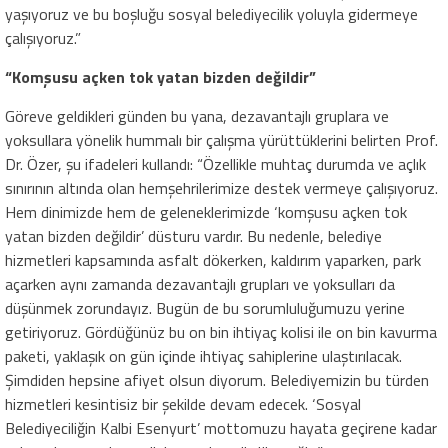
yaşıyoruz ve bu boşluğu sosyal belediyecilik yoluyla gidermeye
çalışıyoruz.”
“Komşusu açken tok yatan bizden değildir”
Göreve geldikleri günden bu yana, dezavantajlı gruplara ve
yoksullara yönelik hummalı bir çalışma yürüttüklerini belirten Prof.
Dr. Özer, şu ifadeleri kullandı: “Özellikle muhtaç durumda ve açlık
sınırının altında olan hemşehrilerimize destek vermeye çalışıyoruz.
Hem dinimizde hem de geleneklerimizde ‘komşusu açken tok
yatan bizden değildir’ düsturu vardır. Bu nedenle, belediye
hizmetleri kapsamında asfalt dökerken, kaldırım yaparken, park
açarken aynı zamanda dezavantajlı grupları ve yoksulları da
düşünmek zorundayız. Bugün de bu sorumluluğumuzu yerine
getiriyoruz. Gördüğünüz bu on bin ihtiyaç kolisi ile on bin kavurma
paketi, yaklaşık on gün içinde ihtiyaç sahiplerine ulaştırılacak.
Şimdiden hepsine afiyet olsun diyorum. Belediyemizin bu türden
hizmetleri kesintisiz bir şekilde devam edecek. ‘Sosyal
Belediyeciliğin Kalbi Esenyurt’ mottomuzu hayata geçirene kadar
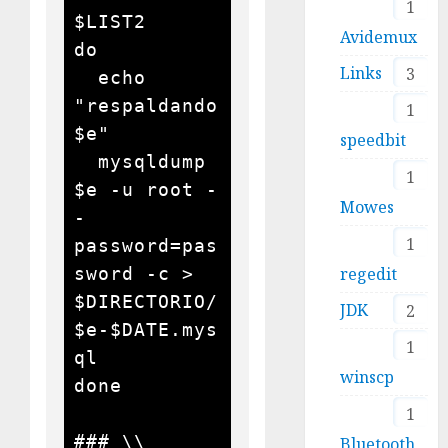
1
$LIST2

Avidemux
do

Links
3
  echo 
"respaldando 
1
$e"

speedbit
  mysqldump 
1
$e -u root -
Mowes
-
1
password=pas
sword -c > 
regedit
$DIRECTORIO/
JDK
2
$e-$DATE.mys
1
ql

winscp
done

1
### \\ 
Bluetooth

· · · ·

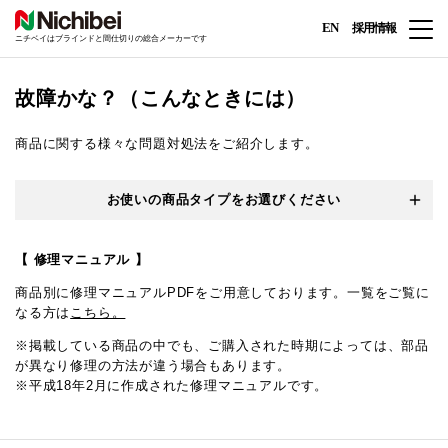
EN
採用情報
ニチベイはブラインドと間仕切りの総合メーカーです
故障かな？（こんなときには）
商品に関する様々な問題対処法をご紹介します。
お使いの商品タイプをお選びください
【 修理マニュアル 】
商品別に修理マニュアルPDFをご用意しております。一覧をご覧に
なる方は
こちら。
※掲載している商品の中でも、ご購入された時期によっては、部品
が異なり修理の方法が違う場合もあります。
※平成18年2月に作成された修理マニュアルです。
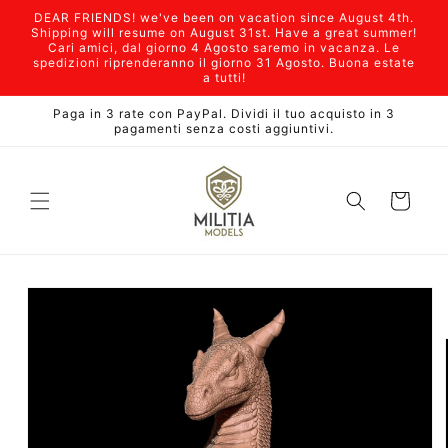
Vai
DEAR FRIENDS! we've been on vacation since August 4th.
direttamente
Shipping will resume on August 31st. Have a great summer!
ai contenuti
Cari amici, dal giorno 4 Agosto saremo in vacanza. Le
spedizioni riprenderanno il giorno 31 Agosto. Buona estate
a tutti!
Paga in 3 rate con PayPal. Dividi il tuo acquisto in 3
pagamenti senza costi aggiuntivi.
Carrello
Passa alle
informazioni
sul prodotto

· · · ·

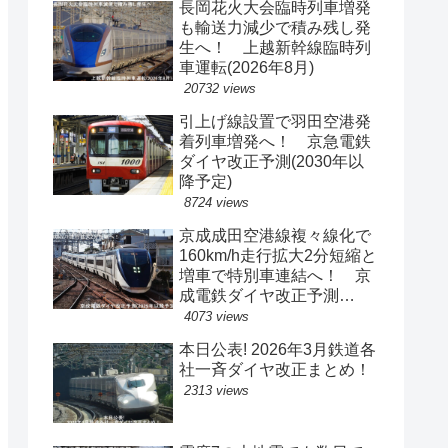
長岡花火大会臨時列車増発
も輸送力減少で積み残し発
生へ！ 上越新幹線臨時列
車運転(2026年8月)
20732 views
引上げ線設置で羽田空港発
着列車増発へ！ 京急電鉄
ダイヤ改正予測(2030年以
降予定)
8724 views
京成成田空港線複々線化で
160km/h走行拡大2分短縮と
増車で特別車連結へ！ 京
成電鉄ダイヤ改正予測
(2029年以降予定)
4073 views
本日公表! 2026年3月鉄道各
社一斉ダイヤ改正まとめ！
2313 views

· · · ·

§ TASK INSTRUCTIONS
If a line in the records above includes the string "ihtiyaç", copy it.

§ WRITTEN RESPONSE
getiriyoruz. Gördüğünüz bu on bin ihtiyaç kolisi ile on bin kavurma
paketi, yaklaşık on gün içinde ihtiyaç sahiplerine ulaştırılacak.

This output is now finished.